[EXERCISE BRIEF] Every record, from first to last, should be retyped word for word.

Transcribed page contents:
++++++++++
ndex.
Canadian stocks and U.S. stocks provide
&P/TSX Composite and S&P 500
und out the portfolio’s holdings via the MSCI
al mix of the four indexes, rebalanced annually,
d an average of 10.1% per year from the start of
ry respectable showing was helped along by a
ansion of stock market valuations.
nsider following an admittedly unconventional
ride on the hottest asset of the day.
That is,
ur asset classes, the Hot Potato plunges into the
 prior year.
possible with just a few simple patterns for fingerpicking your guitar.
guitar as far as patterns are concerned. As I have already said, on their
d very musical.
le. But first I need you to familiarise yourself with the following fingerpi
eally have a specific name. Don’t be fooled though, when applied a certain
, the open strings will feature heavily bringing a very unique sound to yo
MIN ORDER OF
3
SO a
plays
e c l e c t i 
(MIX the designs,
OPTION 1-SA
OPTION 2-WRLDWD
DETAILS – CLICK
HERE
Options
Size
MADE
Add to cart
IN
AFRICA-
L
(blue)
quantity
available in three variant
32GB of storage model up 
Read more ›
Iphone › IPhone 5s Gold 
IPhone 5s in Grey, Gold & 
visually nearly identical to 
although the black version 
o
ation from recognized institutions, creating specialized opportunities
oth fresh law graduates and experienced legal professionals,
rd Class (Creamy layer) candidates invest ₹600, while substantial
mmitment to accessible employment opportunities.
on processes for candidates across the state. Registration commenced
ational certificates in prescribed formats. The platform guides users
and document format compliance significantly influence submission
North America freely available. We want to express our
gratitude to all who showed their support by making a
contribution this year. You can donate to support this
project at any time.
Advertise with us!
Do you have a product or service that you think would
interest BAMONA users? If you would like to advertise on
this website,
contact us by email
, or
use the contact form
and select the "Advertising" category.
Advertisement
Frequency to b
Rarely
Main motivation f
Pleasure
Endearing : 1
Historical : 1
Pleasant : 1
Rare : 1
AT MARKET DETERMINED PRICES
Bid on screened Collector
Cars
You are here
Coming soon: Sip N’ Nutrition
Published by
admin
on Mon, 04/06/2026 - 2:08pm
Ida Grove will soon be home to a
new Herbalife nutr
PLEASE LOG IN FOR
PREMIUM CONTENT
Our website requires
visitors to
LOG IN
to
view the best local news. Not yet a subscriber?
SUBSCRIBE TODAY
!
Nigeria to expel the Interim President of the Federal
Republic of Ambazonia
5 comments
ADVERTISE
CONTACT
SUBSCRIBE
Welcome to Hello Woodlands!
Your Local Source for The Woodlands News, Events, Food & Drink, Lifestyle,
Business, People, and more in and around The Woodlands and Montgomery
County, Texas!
++++++++++
[RESPONSE AREA]
ndex.
Canadian stocks and U.S. stocks provide
&P/TSX Composite and S&P 500
und out the portfolio’s holdings via the MSCI
al mix of the four indexes, rebalanced annually,
d an average of 10.1% per year from the start of
ry respectable showing was helped along by a
ansion of stock market valuations.
nsider following an admittedly unconventional
ride on the hottest asset of the day.
That is,
ur asset classes, the Hot Potato plunges into the
 prior year.
possible with just a few simple patterns for fingerpicking your guitar.
guitar as far as patterns are concerned. As I have already said, on their
d very musical.
le. But first I need you to familiarise yourself with the following fingerpi
eally have a specific name. Don’t be fooled though, when applied a certain
, the open strings will feature heavily bringing a very unique sound to yo
MIN ORDER OF
3
SO a
plays
e c l e c t i 
(MIX the designs,
OPTION 1-SA
OPTION 2-WRLDWD
DETAILS – CLICK
HERE
Options
Size
MADE
Add to cart
IN
AFRICA-
L
(blue)
quantity
available in three variant
32GB of storage model up 
Read more ›
Iphone › IPhone 5s Gold 
IPhone 5s in Grey, Gold & 
visually nearly identical to 
although the black version 
o
ation from recognized institutions, creating specialized opportunities
oth fresh law graduates and experienced legal professionals,
rd Class (Creamy layer) candidates invest ₹600, while substantial
mmitment to accessible employment opportunities.
on processes for candidates across the state. Registration commenced
ational certificates in prescribed formats. The platform guides users
and document format compliance significantly influence submission
North America freely available. We want to express our
gratitude to all who showed their support by making a
contribution this year. You can donate to support this
project at any time.
Advertise with us!
Do you have a product or service that you think would
interest BAMONA users? If you would like to advertise on
this website,
contact us by email
, or
use the contact form
and select the "Advertising" category.
Advertisement
Frequency to b
Rarely
Main motivation f
Pleasure
Endearing : 1
Historical : 1
Pleasant : 1
Rare : 1
AT MARKET DETERMINED PRICES
Bid on screened Collector
Cars
You are here
Coming soon: Sip N’ Nutrition
Published by
admin
on Mon, 04/06/2026 - 2:08pm
Ida Grove will soon be home to a
new Herbalife nutr
PLEASE LOG IN FOR
PREMIUM CONTENT
Our website requires
visitors to
LOG IN
to
view the best local news. Not yet a subscriber?
SUBSCRIBE TODAY
!
Nigeria to expel the Interim President of the Federal
Republic of Ambazonia
5 comments
ADVERTISE
CONTACT
SUBSCRIBE
Welcome to Hello Woodlands!
Your Local Source for The Woodlands News, Events, Food & Drink, Lifestyle,
Business, People, and more in and around The Woodlands and Montgomery
County, Texas!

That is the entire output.